Therefore it is also proposed that notification
of the appointment of a new company director
or other person concerned in the management
of the company is to be provided within 10 working
days with the statutory declaration provided
within 20 working days of their appointment.
This maintains the integrity and timeliness
of the Register without imposing unreasonable
timeframes.
To assist with the proposed changes to sections
39 and 40, prescribed forms for the renewal
notification and change notification will be
developed based on the required information
for each application/notification.
The Review of the Operation of the Motor
Vehicle Sales Act 2003 noted that some in the
industry had advised that there has been some
difficulty in meeting the section 40 requirement
for directors who reside overseas to provide
that written notice be given to the Registrar
within 10 working days of any changes.
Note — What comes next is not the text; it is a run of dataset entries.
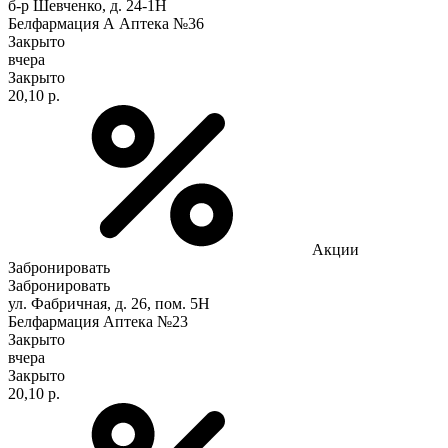
б-р Шевченко, д. 24-1Н
Белфармация А Аптека №36
Закрыто
вчера
Закрыто
20,10 р.
Акции
Забронировать
Забронировать
ул. Фабричная, д. 26, пом. 5Н
Белфармация Аптека №23
Закрыто
вчера
Закрыто
20,10 р.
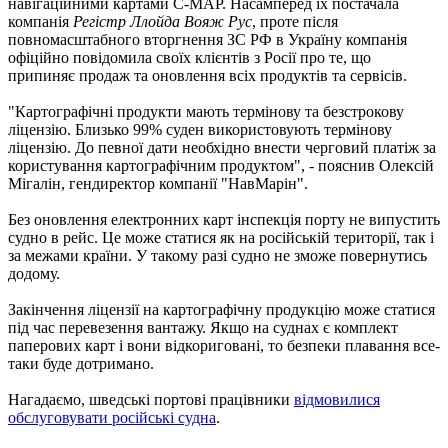
навігаційними картами C-MAP. Насамперед їх постачала
компанія
Регістр Ллойда Вояж Рус
, проте після
повномасштабного вторгнення ЗС РФ в Україну компанія
офіційно повідомила своїх клієнтів з Росії про те, що
припиняє продаж та оновлення всіх продуктів та сервісів.
"Картографічні продукти мають термінову та безстрокову
ліцензію. Близько 99% суден використовують термінову
ліцензію. До певної дати необхідно внести черговий платіж за
користування картографічним продуктом", - пояснив Олексій
Мігалін, гендиректор компанії "НавМарін".
Без оновлення електронних карт інспекція порту не випустить
судно в рейс. Це може статися як на російській території, так і
за межами країни. У такому разі судно не зможе повернутись
додому.
Закінчення ліцензії на картографічну продукцію може статися
під час перевезення вантажу. Якщо на суднах є комплект
паперових карт і вони відкориговані, то безпеки плавання все-
таки буде дотримано.
Нагадаємо, шведські портові працівники
відмовилися
обслуговувати російські судна
.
This
requirement was seen as too onerous.
The Review concluded that the need for accurate
and current director details outweighed the
inconvenience to overseas dealers of the 10
working day period. The Ministry of Consumer
Affairs still holds this view. With the proposed
changes to section 40, the 10 day written notification
period will remain, but as any statutory declaration
is not required for 20 working days this initial
notification time is not considered to be onerous.
Public Policy Objectives
Summary
- The proposed changes will result in
declarations to the
MVTR that improve the integrity of
the registration system.
- Consumers will benefit from provisions
that reduce the chance of disqualified persons
becoming traders.
- Overall, there will be decreased compliance
costs for industry as the recommendation
replaces the need to provide an annual statutory
declaration.
Amendment to Banning
Provisions
Recommendation
6. Amend section 68(1)(c)
to apply to all persons, not just a person
who is registered as a motor vehicle trader.
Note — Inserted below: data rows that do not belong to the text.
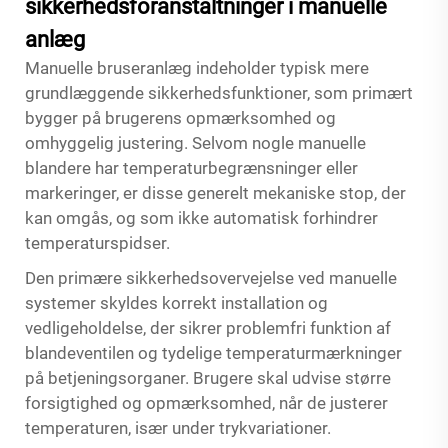
sikkerhedsforanstaltninger i manuelle
anlæg
Manuelle bruseranlæg indeholder typisk mere
grundlæggende sikkerhedsfunktioner, som primært
bygger på brugerens opmærksomhed og
omhyggelig justering. Selvom nogle manuelle
blandere har temperaturbegrænsninger eller
markeringer, er disse generelt mekaniske stop, der
kan omgås, og som ikke automatisk forhindrer
temperaturspidser.
Den primære sikkerhedsovervejelse ved manuelle
systemer skyldes korrekt installation og
vedligeholdelse, der sikrer problemfri funktion af
blandeventilen og tydelige temperaturmærkninger
på betjeningsorganer. Brugere skal udvise større
forsigtighed og opmærksomhed, når de justerer
temperaturen, især under trykvariationer.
A person can be banned from trading in motor
vehicles if they breach section 68 of the
MVSA. A ban is 5 years starting on and
from the date of the conviction, failure or
other matter that has invoked the ban.
Section 68(1)(a) provides that a person is
banned from being a motor vehicle trader if
they have 2 or more convictions in a 10 year
period for such matters as motor vehicle trading
when not registered, and providing false information
or declarations in relation to motor vehicle
trader registration. Section 68(1)(b) provides
that a person is banned from being a motor vehicle
trader if in the previous 10 years they have
done such things as failed to comply with a
Disputes Tribunal order and have been concerned
in the management of a motor vehicle trading
company that has been banned or gone into liquidation
due to unpaid debts. Section 68(1)(d) bans any
person from being a motor vehicle trader who
is convicted of tampering odometers.
On the other hand, section 68(1)(c) applies
only to a person who while a registered motor
vehicle trader is convicted of a crime involving
dishonesty, or an offence against sections 17
to 22 or 24 to 26 of the Fair Trading Act 1986,
is disqualified from registration or managing
a company under the Companies Act 1993 or has
more than once in a 10 year period been adjudged
bankrupt.
The Review of the Motor Vehicle Sales Act
2003 noted the case of Tim Whittle had highlighted
a loophole in section 68(1)(c), which provides
for the banning of a trader who may have only
been convicted of one serious offence but not
all persons, including if they have been convicted
multiple times of such offences. At the time
of Whittle's conviction (he was convicted on
73 counts of fraud in 2005), Whittle's registration
had lapsed. This meant the automatic banning
provisions under section 68(1)(c) could not
be applied as he was no longer a registered
motor vehicle trader.
It is not known why the section 68(1)(c)
banning provisions are conditional on the
status of the person convicted (i.e.
the person must be a registered motor vehicle
trader). The offences in section 68(1)(c) are
serious matters and if a person, registered
or not, has been disqualified or convicted of
these offences then they should be banned from
motor vehicle trader registration.
In Whittle's case, a successful application
was made to the District Court under section
69 of the
MVSA and Whittle was subsequently banned
indefinitely. However, taking a claim to court
can be a resource consuming process. The policy
objective behind the section 68(1)(c) banning
provisions was to avoid the need for a Court
case for identified wrongdoings.
Accordingly, it is recommended that section
68(1)(c) of the
MVSA be amended to apply to any person
who has been convicted or disqualified regarding
the matters outlined in this clause or adjudged
bankrupt.
Public Policy Objectives
Summary
- Consumers and industry will benefit
from provisions that reduce the chance of
a less scrupulous person becoming a motor
vehicle trader.
Other Amendments
to Registration Provisions Considered
Definition of Motor
Vehicle - CC Rating of Motor Cycles Classed
as Motor Vehicles
The
MVSA requires every person who carries
on the business of motor vehicle trading to
be registered as a motor vehicle trader, including
those trading in motor cycles 60cc
and above. The definition of motor vehicle under
section 6 of the
MVSA specifically excludes motor cycles
which have a cylinder capacity which does not
exceed 60 cubic centimetres (60cc).
This definition is consistent with the legislation
that preceded the
MVSA, the Motor Vehicle Dealers Act 1975.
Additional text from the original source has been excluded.